I'm using a AMD64 computer(Intel Pentium Gold 4415U) to compare some assembly instructions converted from C language(of course, exactly, disassembly).
With Windows 10, I used Visual Studio 2017(15.2) with their C compiler. My example code is shown below:
int main() {
int i = 0;
if(++i == 4);
if(i++ == 4);
return 0;
}
The disassembly shows as below:
mov eax,dword ptr [i] // if (++i == 4);
inc eax
mov dword ptr [i],eax
mov eax,dword ptr [i] // if (i++ == 4);
mov dword ptr [rbp+0D4h],eax ; save old i to a temporary
mov eax,dword ptr [i]
inc eax
mov dword ptr [i],eax
cmp dword ptr [rbp+0D4h],4 ; compare with previous i
jne main+51h (07FF7DDBF3601h)
mov dword ptr [rbp+0D8h],1
jmp main+5Bh (07FF7DDBF360Bh)
*mov dword ptr [rbp+0D8h],0
07FF7DDBF3601 goes to the last line instruction(*).

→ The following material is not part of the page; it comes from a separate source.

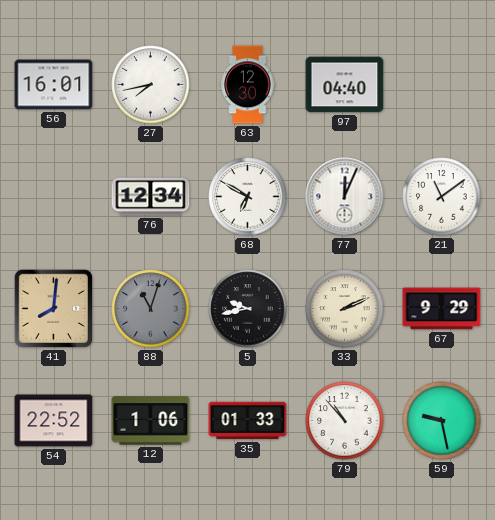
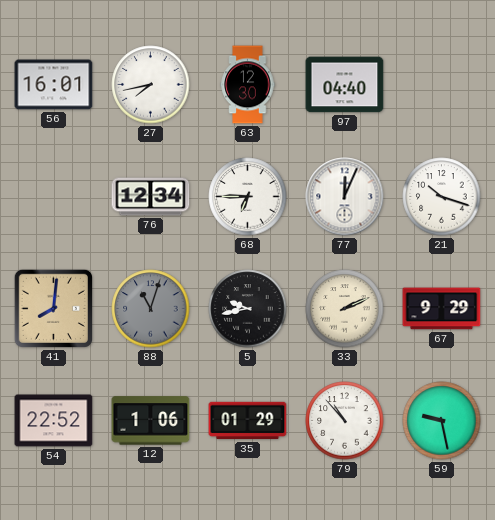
68: 6:50 -> 6:45
21: 11:09 -> 10:18
35: 01:33 -> 01:29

07FF7DDBF360B goes to 'return 0;'.
In if (++i == 4)
, the program doesn't observes whether 'added' i satisfies the condition.
However in if (i++ == 4)
, the program saves the 'previous' i to the stack, and then does the increment. After, the program compare 'previous' i with the constant integer 4.
What was the cause of the difference of two C codes? Is it just a compiler's mechanism? Will it be different with more complex code?
I tried to find about this with Google, however I failed to find the origin of the difference. Have to I understand 'This is just a compiler behavior'?